Just saw this. Bestop is developing a soft top with glass rear and side windows! They have even included options for a rear window defroster and wiper.

Check out Quadratec's video walk around:






Another video from Power Media:






And one more from Summit:






Hopefully by the time I have to replace the top on my TJ they will offer one for it.


----------



## bschurr (Nov 8, 2011)

Thanks for sharing but, a full glass window in back sure makes dropping the soft top quite impractical!

I do however like and appreciate the removal of zippers to install the side windows - very innovative!


----------



## CowboysLC_DE (Aug 17, 2013)

Sorry to be a Grinch but they only keep moving farther away from the vehicle being a Wrangler. This top would only be available on the 07 and newer JK's. The only positive statement I can say about the JK is the new 4 door. Otherwise, everyone is just buying one to feel like they are back in their early days of driving.
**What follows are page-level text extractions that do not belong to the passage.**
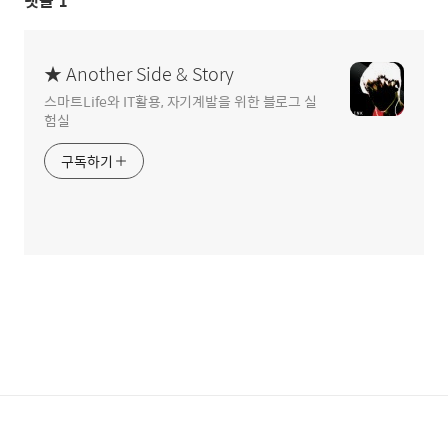
댓글
1
★ Another Side & Story
스마트Life와 IT활용, 자기계발을 위한 블로그 실
험실
구독하기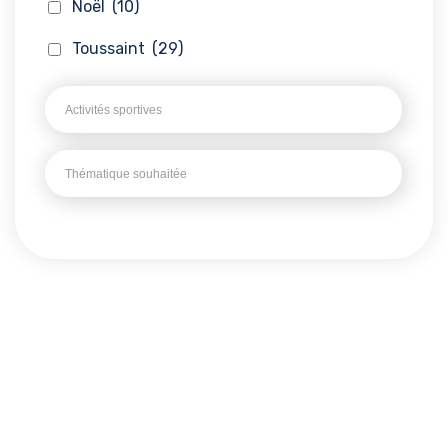
Noël
(10)
Toussaint
(29)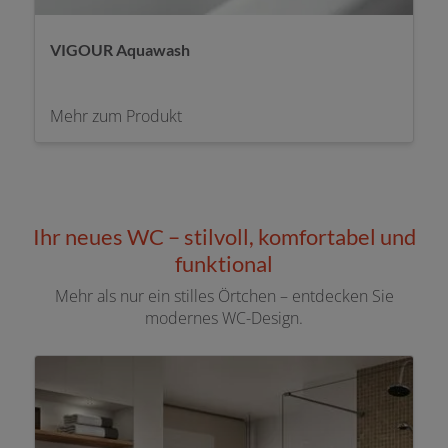
VIGOUR Aquawash
Mehr zum Produkt
Ihr neues WC – stilvoll, komfortabel und
funktional
Mehr als nur ein stilles Örtchen – entdecken Sie
modernes WC-Design.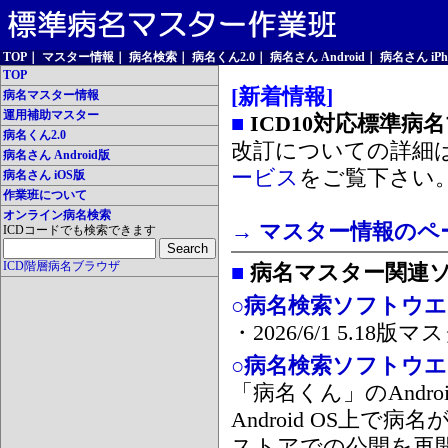
TOP
｜
マスター情報
｜
病名検索
｜
病名くん2.0
｜
病名さん Android
｜
病名さん iPh
TOP
[新着情報]
病名マスター情報
運用補助マスター
■
ICD10対応標準病
病名くん2.0
改訂についての詳細
病名さん Android版
ービス
をご覧下さい
病名さん iOS版
作業班について
オンライン病名検索
→ マスター情報のペ
ICDコードでも検索できます
ICD階層病名ブラウザ
■
病名マスター関連
○病名検索ソフトウエア
・2026/6/1 5.1
○病名検索ソフトウエア 
「病名くん」のAnd
Android OS上で
ストアでの公開を再開しま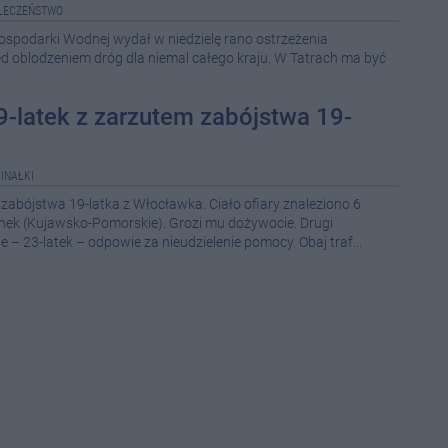
ŁECZEŃSTWO
08-0
 Gospodarki Wodnej wydał w niedzielę rano ostrzeżenia
d oblodzeniem dróg dla niemal całego kraju. W Tatrach ma być
21:5
-latek z zarzutem zabójstwa 19-
14:4
14:2
INAŁKI
12:4
 zabójstwa 19-latka z Włocławka. Ciało ofiary znaleziono 6
ianek (Kujawsko-Pomorskie). Grozi mu dożywocie. Drugi
12:4
 – 23-latek – odpowie za nieudzielenie pomocy. Obaj traf...
12:1
11:1
10:3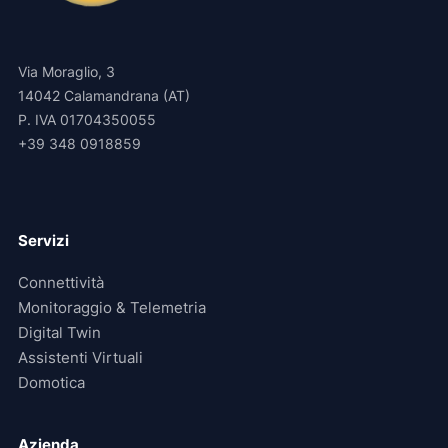
Via Moraglio, 3
14042 Calamandrana (AT)
P. IVA 01704350055
+39 348 0918859
Servizi
Connettività
Monitoraggio & Telemetria
Digital Twin
Assistenti Virtuali
Domotica
Azienda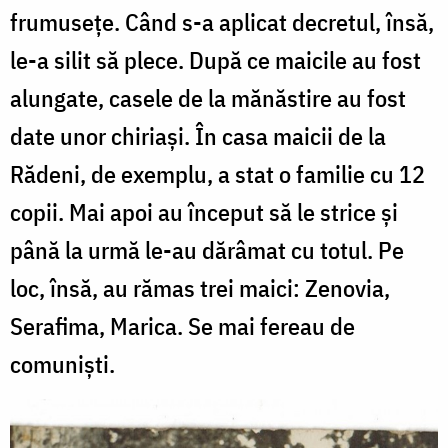
frumusețe. Când s-a aplicat decretul, însă,
le-a silit să plece. După ce maicile au fost
alungate, casele de la mănăstire au fost
date unor chiriaşi. În casa maicii de la
Rădeni, de exemplu, a stat o familie cu 12
copii. Mai apoi au început să le strice și
până la urmă le-au dărâmat cu totul. Pe
loc, însă, au rămas trei maici: Zenovia,
Serafima, Marica. Se mai fereau de
comuniști.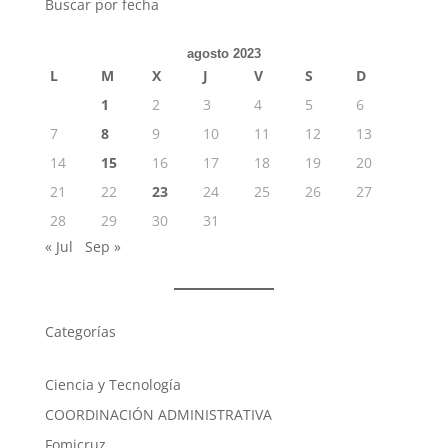
Buscar por fecha
agosto 2023
L
M
X
J
V
S
D
1
2
3
4
5
6
7
8
9
10
11
12
13
14
15
16
17
18
19
20
21
22
23
24
25
26
27
28
29
30
31
« Jul
Sep »
Categorías
Ciencia y Tecnología
COORDINACIÓN ADMINISTRATIVA
Fomicruz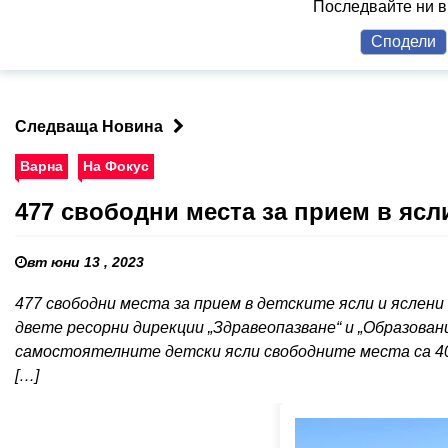
Последвайте ни 
Сподели
Следваща Новина
Варна
На Фокус
477 свободни места за прием в ясл
вт юни 13 , 2023
477 свободни места за прием в детските ясли и яслени
двете ресорни дирекции „Здравеопазване“ и „Образов
самостоятелните детски ясли свободните места са 40
[…]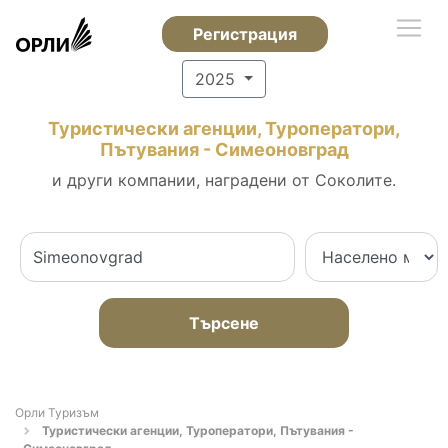
Регистрация
2025
Туристически агенции, Туроператори,
Пътувания - Симеоновград
и други компании, наградени от Соколите.
Търсене
Орли Туризъм
Туристически агенции, Туроператори, Пътувания -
The only advantage over a hard-top, I would assume, would be the price. It wouldn't be a soft-top at that point, but really a cheap hard-top.

Michael


----------



## 32vld (Feb 4, 2011)

Glass will not make the heat or AC work better with a soft top. Glass will not make less noise reach the interior. Glass will make putting the soft top down a pain and where do you store the glass so it does not get broken.

Leave the glass at home?

That does not work well when you get caught in the rain.

Either you run the hard top or a soft top. If I was to buy another Jeep it would be soft top and half doors.

I have a '05 TJ Unlimited. Hard top has not been on it in years. Run the soft top all year. I installed a windscreen behind the front seat, removed the side and rear curtains. So the Jeep acts as a 2 dr pickup with a small bed.


----------